Brief ▸ From the line that contains "suits them. Wherever laws and" down to the last line of the entries, repeat every line exactly. Do not carry over the pictures.

Given entries ▸

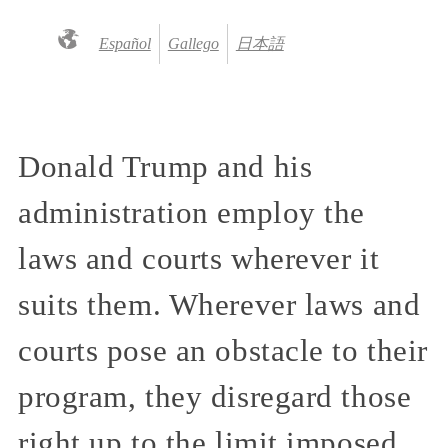
Español
Gallego
日本語
Donald Trump and his
administration employ the
laws and courts wherever it
suits them. Wherever laws and
courts pose an obstacle to their
program, they disregard those
right up to the limit imposed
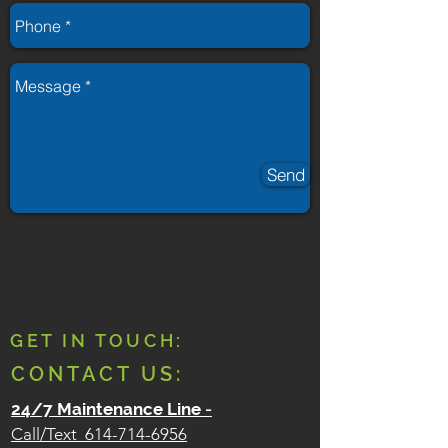
Send
GET IN TOUCH:
CONTACT US:
24/7 Maintenance Line
-
Call/Text
614-714-6956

Answer to this task ▸
suits them. Wherever laws and
courts pose an obstacle to their
program, they disregard those
right up to the limit imposed
Send
GET IN TOUCH:
CONTACT US:
24/7 Maintenance Line
-
Call/Text
614-714-6956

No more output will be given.